We are currently a single-concept country. It is still MPs’ expenses – although Susan Boyle has also embedded herself in our psyche, providing very welcome relief from the ridicule and vilification of our Parliamentary representatives.
The most disturbing thing though is not the range and volume (and ingenuity) of our Members of Parliament but the inertia of all our political leaders. It is now dawning on Joe Taxpayer that there isn’t a single political leader who has any idea how to attack the problem.
David Cameron favours kangaroo courts and a General Election. Gordon Brown favours the grand gesture of Parliamentary Reform (whatever that is) and an enquiry or two. The Liberal bloke….whassisname…Clegg is trying hard to capture the non-existent middle ground and is wheeled out occasionally for an insignificantly ineffectual bleat.
If you have got into the habit of listening very carefully to Gordon Brown, you will have noticed that he keeps making vague promises but there are no “doing” verbs in his lexicon. David Cameron is like Wily Coyote. Trouble is, it’s too easy. Gordon “Roadrunner ” Brown is mentally-stationary and not really providing any sport for the increasingly frustrated Leader of Her Majesty’s Opposition. Vince Cable throws out the occasional soundbite but that’s about all.
This is also a time for opportunists to slither onto the political stage. Where are the intellectuals, the industrial leaders, the economists? They are not that stupid. Instead we have Esther Rantzen and David Van Day. Perhaps that is all that we deserve. After all, politicians are OUR representatives, they reflect our beliefs and behaviours – so one could argue that we have the politicians that we deserve.
Maybe the next stage for politics is another negative quantum leap to synchronise with what we have become in 2009. We are a skint has-been nation which finds its solace in the pursuit and worship of celebrity.

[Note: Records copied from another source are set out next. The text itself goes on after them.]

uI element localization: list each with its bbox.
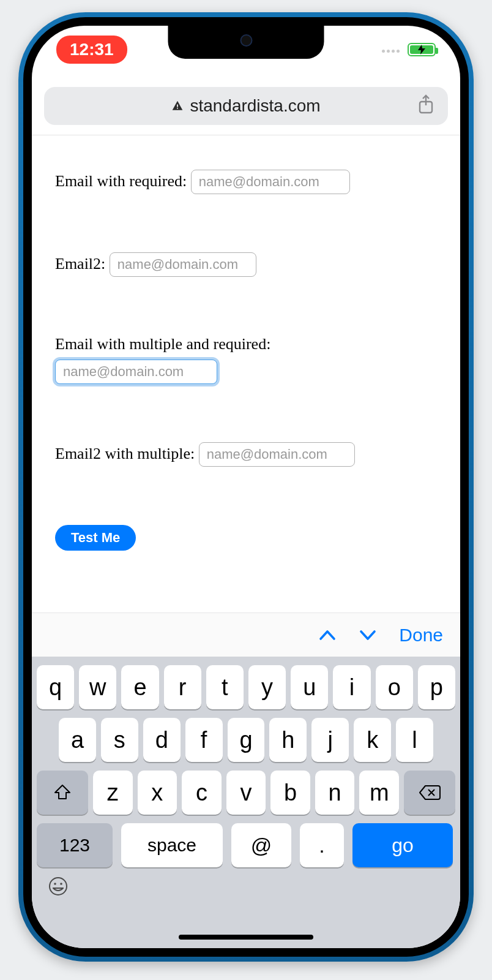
svg-point-4 bbox=[54, 883, 56, 885]
key-v[interactable]: v bbox=[226, 771, 266, 815]
shift-key[interactable] bbox=[37, 771, 88, 815]
field-email2: Email2: bbox=[55, 252, 437, 277]
shift-icon bbox=[53, 783, 72, 802]
key-a[interactable]: a bbox=[59, 718, 96, 762]
key-z[interactable]: z bbox=[93, 771, 133, 815]
key-p[interactable]: p bbox=[418, 665, 455, 709]
key-w[interactable]: w bbox=[79, 665, 116, 709]
key-m[interactable]: m bbox=[359, 771, 399, 815]
keyboard-row-1: qwertyuiop bbox=[37, 665, 455, 709]
key-y[interactable]: y bbox=[248, 665, 286, 709]
phone-bezel: 12:31 standardista.com bbox=[23, 17, 469, 957]
svg-point-3 bbox=[50, 878, 67, 895]
svg-rect-1 bbox=[177, 108, 179, 109]
key-s[interactable]: s bbox=[101, 718, 138, 762]
status-time: 12:31 bbox=[70, 40, 114, 59]
key-u[interactable]: u bbox=[291, 665, 328, 709]
keyboard-row-3: zxcvbnm bbox=[37, 771, 455, 815]
field-email-required: Email with required: bbox=[55, 170, 437, 194]
field-label: Email with required: bbox=[55, 172, 187, 190]
phone-screen: 12:31 standardista.com bbox=[32, 26, 460, 948]
domain-text: standardista.com bbox=[190, 96, 320, 116]
key-j[interactable]: j bbox=[311, 718, 349, 762]
key-e[interactable]: e bbox=[121, 665, 158, 709]
field-label: Email2: bbox=[55, 255, 105, 273]
cellular-signal-icon bbox=[382, 44, 401, 55]
field-label: Email2 with multiple: bbox=[55, 445, 195, 462]
numbers-key[interactable]: 123 bbox=[37, 823, 113, 867]
key-k[interactable]: k bbox=[354, 718, 391, 762]
email2-input[interactable] bbox=[110, 252, 256, 277]
email-required-input[interactable] bbox=[191, 170, 350, 194]
keyboard-row-2: asdfghjkl bbox=[37, 718, 455, 762]
chevron-down-icon bbox=[359, 628, 377, 643]
volume-down-button[interactable] bbox=[12, 328, 18, 386]
key-o[interactable]: o bbox=[376, 665, 413, 709]
go-key[interactable]: go bbox=[352, 823, 453, 867]
email-multiple-required-input[interactable] bbox=[55, 360, 217, 384]
key-h[interactable]: h bbox=[269, 718, 307, 762]
email2-multiple-input[interactable] bbox=[199, 442, 355, 467]
emoji-key[interactable] bbox=[37, 876, 455, 902]
browser-url-bar[interactable]: standardista.com bbox=[44, 87, 448, 125]
battery-charging-icon bbox=[408, 43, 436, 56]
key-b[interactable]: b bbox=[270, 771, 310, 815]
home-indicator[interactable] bbox=[179, 935, 313, 940]
svg-point-5 bbox=[60, 883, 62, 885]
field-email2-multiple: Email2 with multiple: bbox=[55, 442, 437, 467]
prev-field-button[interactable] bbox=[318, 628, 337, 643]
chevron-up-icon bbox=[318, 628, 337, 643]
time-pill[interactable]: 12:31 bbox=[56, 36, 127, 64]
mute-switch[interactable] bbox=[12, 196, 18, 228]
share-icon[interactable] bbox=[417, 94, 434, 118]
key-n[interactable]: n bbox=[315, 771, 355, 815]
phone-frame: 12:31 standardista.com bbox=[18, 12, 474, 962]
emoji-icon bbox=[48, 876, 69, 897]
key-t[interactable]: t bbox=[206, 665, 244, 709]
keyboard-done-button[interactable]: Done bbox=[399, 625, 443, 646]
key-q[interactable]: q bbox=[37, 665, 74, 709]
key-r[interactable]: r bbox=[164, 665, 201, 709]
url-domain: standardista.com bbox=[171, 96, 320, 116]
power-button[interactable] bbox=[474, 276, 480, 368]
keyboard-accessory-bar: Done bbox=[32, 612, 460, 657]
front-camera bbox=[240, 34, 252, 47]
warning-icon bbox=[171, 100, 184, 112]
space-key[interactable]: space bbox=[121, 823, 223, 867]
key-l[interactable]: l bbox=[396, 718, 433, 762]
notch bbox=[168, 26, 324, 59]
status-right bbox=[382, 43, 436, 56]
next-field-button[interactable] bbox=[359, 628, 377, 643]
volume-up-button[interactable] bbox=[12, 254, 18, 312]
field-email-multiple-required: Email with multiple and required: bbox=[55, 335, 437, 384]
svg-rect-0 bbox=[177, 105, 179, 107]
test-me-button[interactable]: Test Me bbox=[55, 525, 136, 551]
key-f[interactable]: f bbox=[185, 718, 223, 762]
field-label: Email with multiple and required: bbox=[55, 335, 437, 353]
dot-key[interactable]: . bbox=[300, 823, 344, 867]
software-keyboard: qwertyuiop asdfghjkl zxcvbnm 123 space @… bbox=[32, 657, 460, 948]
key-x[interactable]: x bbox=[138, 771, 177, 815]
key-i[interactable]: i bbox=[333, 665, 370, 709]
key-c[interactable]: c bbox=[182, 771, 222, 815]
toolbar-divider bbox=[32, 135, 460, 135]
keyboard-row-4: 123 space @ . go bbox=[37, 823, 455, 867]
key-d[interactable]: d bbox=[143, 718, 181, 762]
backspace-icon bbox=[419, 785, 441, 801]
backspace-key[interactable] bbox=[404, 771, 455, 815]
at-key[interactable]: @ bbox=[231, 823, 291, 867]
key-g[interactable]: g bbox=[228, 718, 265, 762]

Perhaps a future Cabinet which consisted of Esther Rantzen, David Van Day, Jordan, Kerry Catona, Biggins, a (any) footballer’s wife and Stan Collymore is what we deserve.
So, I hear you say – “If you’re so smart sunshine, what is the solution?”
The problem of MPs’ expenses has been caused by a total lack of management within Westminster. Gorbals Mick has the brief is to provide Speaker-type leadership and a nominal amount of management. The “nominal” bit was OK in the good old days when Members were an honourable lot but not today. ( I have to admit that I am not sure quite when the “honourable” period was but please bear with me on this one.)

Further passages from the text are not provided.